Reportaje:

Los significados de la hostia

Una murga de Montilla dice que un cura les amenaza con la excomunión por sus letras

La chirigota Los Yogurines se ha asegurado un lleno el próximo domingo gracias a un cura, que, según sus componentes, les amenazó con la excomunión. Al escenario del teatro Garnelo de Montilla (Córdoba) saldrán los 12 miembros de esta murga carnavalesca. Uno irá disfrazado de sacerdote. El resto, de niñas dispuestas a tomar su primera comunión con una hostia (de guantazo, no de oblea) pintada en la cara.

Cuando el párroco de la iglesia de Santiago de Montilla, Miguel Varona, leyó la semana pasada la programación llamó a consultas a Los Yogurines. Le escamaba que su actuación se titulara Mi primera hostia (de guantazo o de oblea, según interprete el lector). El jueves, se reunieron con el sacerdote. El director de la murga, Antonio Jesús Márquez, y el resto de los componentes intentaron convencer al cura de que su murga no era malintencionada, como no lo fue la del año pasado, cuando salieron disfrazados de boxeadores y ganaron el primer premio. Márquez y sus compañeros le mostraron el estribillo al sacerdote: El cura es el boxeador que me pegó el año pasado; lo he conocido por la altura y la cara me ha sonado y vaya si me ha sonado después de la hostia [de guantazo, no de oblea] que me ha dado.

Al párroco le gustó todavía menos la letrilla. "Nos dijo que era una blasfemia", asegura Márquez. "También nos dijo que, según el derecho canónico y el catecismo, la palabra hostia sólo tiene un significado". El de oblea, no el de guantazo. El párroco, según la versión de Los Yogurines, les alertó de que se enfrentaban a la "excomunión".

El sacerdote no quiso ayer confirmar esta información. Sólo sostuvo, por teléfono, que hablará "cuando llegue el momento". Tampoco quiso decir cuándo llegará el momento. "No creo que venga a vernos, pero quizás sí lee nuestro repertorio cuando se imprima", indicó Márquez.

La mayoría de Los Yogurines ronda los 30 y participa activamente en la Semana Santa. A la mitad de la agrupación le entró el canguelo. Estuvieron a punto de disolverse, pero, finalmente, el domingo actuarán todos en el certamen de murgas. Guardan, como su mayor tesoro, sus tres pasodobles y seis cuplés. "Es surrealista, nos está dando publicidad a nosotros, que somos un grupo de segundo nivel", aseguró Márquez.

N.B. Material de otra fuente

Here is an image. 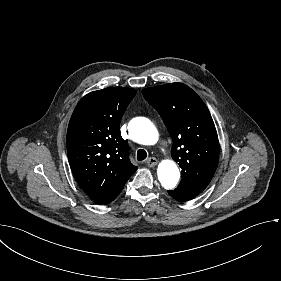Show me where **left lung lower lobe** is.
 <instances>
[{
  "instance_id": "left-lung-lower-lobe-1",
  "label": "left lung lower lobe",
  "mask_w": 281,
  "mask_h": 281,
  "mask_svg": "<svg viewBox=\"0 0 281 281\" xmlns=\"http://www.w3.org/2000/svg\"><path fill=\"white\" fill-rule=\"evenodd\" d=\"M168 193L172 198H174L178 201H188L195 197V195H193V194H190V193H187V192H184L181 190H177V189L168 191Z\"/></svg>"
}]
</instances>
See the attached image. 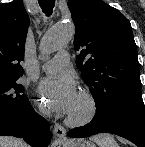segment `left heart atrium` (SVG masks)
<instances>
[{
    "mask_svg": "<svg viewBox=\"0 0 145 147\" xmlns=\"http://www.w3.org/2000/svg\"><path fill=\"white\" fill-rule=\"evenodd\" d=\"M39 91L48 108L59 114H70L78 98L74 79L69 75L43 80Z\"/></svg>",
    "mask_w": 145,
    "mask_h": 147,
    "instance_id": "obj_1",
    "label": "left heart atrium"
}]
</instances>
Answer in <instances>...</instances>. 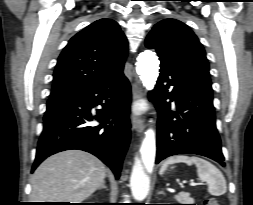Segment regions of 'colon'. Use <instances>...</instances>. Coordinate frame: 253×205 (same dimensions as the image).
I'll return each mask as SVG.
<instances>
[{"mask_svg":"<svg viewBox=\"0 0 253 205\" xmlns=\"http://www.w3.org/2000/svg\"><path fill=\"white\" fill-rule=\"evenodd\" d=\"M204 205H219V203L216 199L208 197L205 199Z\"/></svg>","mask_w":253,"mask_h":205,"instance_id":"5ec220e1","label":"colon"}]
</instances>
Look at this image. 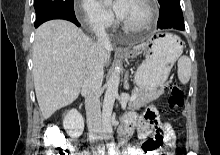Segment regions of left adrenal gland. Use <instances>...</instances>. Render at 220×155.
I'll return each instance as SVG.
<instances>
[{"label":"left adrenal gland","instance_id":"obj_1","mask_svg":"<svg viewBox=\"0 0 220 155\" xmlns=\"http://www.w3.org/2000/svg\"><path fill=\"white\" fill-rule=\"evenodd\" d=\"M124 88L127 90L129 89V85H128V73L125 76V81H124Z\"/></svg>","mask_w":220,"mask_h":155}]
</instances>
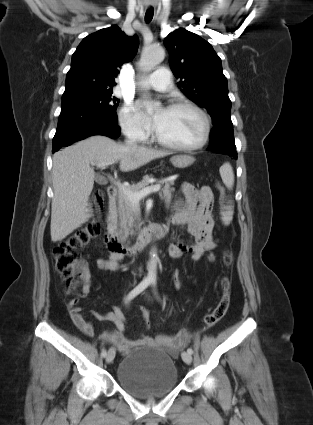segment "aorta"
Returning a JSON list of instances; mask_svg holds the SVG:
<instances>
[{"label": "aorta", "mask_w": 313, "mask_h": 425, "mask_svg": "<svg viewBox=\"0 0 313 425\" xmlns=\"http://www.w3.org/2000/svg\"><path fill=\"white\" fill-rule=\"evenodd\" d=\"M165 51L161 47H151L142 52L139 67L144 73H148L154 69L156 65L164 60ZM157 270V252L155 249L151 252V259L148 265V278L156 280Z\"/></svg>", "instance_id": "obj_1"}]
</instances>
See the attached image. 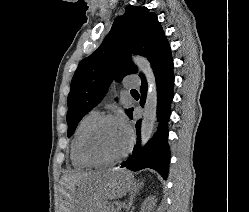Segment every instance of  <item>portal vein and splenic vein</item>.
I'll return each instance as SVG.
<instances>
[{"mask_svg": "<svg viewBox=\"0 0 249 212\" xmlns=\"http://www.w3.org/2000/svg\"><path fill=\"white\" fill-rule=\"evenodd\" d=\"M112 212H114V210H112ZM117 212H119V210H117Z\"/></svg>", "mask_w": 249, "mask_h": 212, "instance_id": "portal-vein-and-splenic-vein-1", "label": "portal vein and splenic vein"}]
</instances>
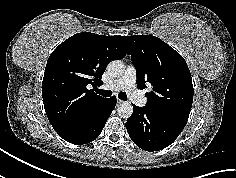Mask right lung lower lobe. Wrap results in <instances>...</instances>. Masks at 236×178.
Instances as JSON below:
<instances>
[{"instance_id": "98d812e1", "label": "right lung lower lobe", "mask_w": 236, "mask_h": 178, "mask_svg": "<svg viewBox=\"0 0 236 178\" xmlns=\"http://www.w3.org/2000/svg\"><path fill=\"white\" fill-rule=\"evenodd\" d=\"M116 98H107L90 116L78 124L56 131L61 138L72 144H87L95 140L115 108Z\"/></svg>"}]
</instances>
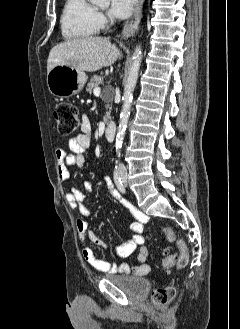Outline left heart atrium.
<instances>
[{
  "mask_svg": "<svg viewBox=\"0 0 240 329\" xmlns=\"http://www.w3.org/2000/svg\"><path fill=\"white\" fill-rule=\"evenodd\" d=\"M136 0H111L110 14L117 19H125L130 16Z\"/></svg>",
  "mask_w": 240,
  "mask_h": 329,
  "instance_id": "1",
  "label": "left heart atrium"
}]
</instances>
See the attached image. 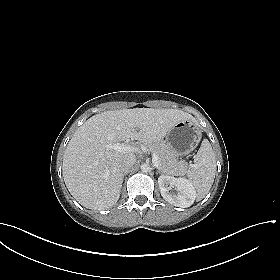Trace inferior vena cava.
<instances>
[{
    "instance_id": "obj_1",
    "label": "inferior vena cava",
    "mask_w": 280,
    "mask_h": 280,
    "mask_svg": "<svg viewBox=\"0 0 280 280\" xmlns=\"http://www.w3.org/2000/svg\"><path fill=\"white\" fill-rule=\"evenodd\" d=\"M136 163L135 155H126L121 161V169L127 172Z\"/></svg>"
}]
</instances>
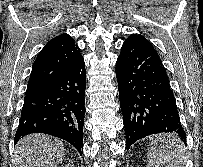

El Obispado cordobés también entró ayer en el asunto. Un portavoz pidió a Los Yogurines "que sean coherentes, como cristianos comprometidos" y eviten utilizar en su actuación una letra "que puede herir la sensibilidad de los cristianos".

* Este artículo apareció en la edición impresa del lunes, 05 de febrero de 2007.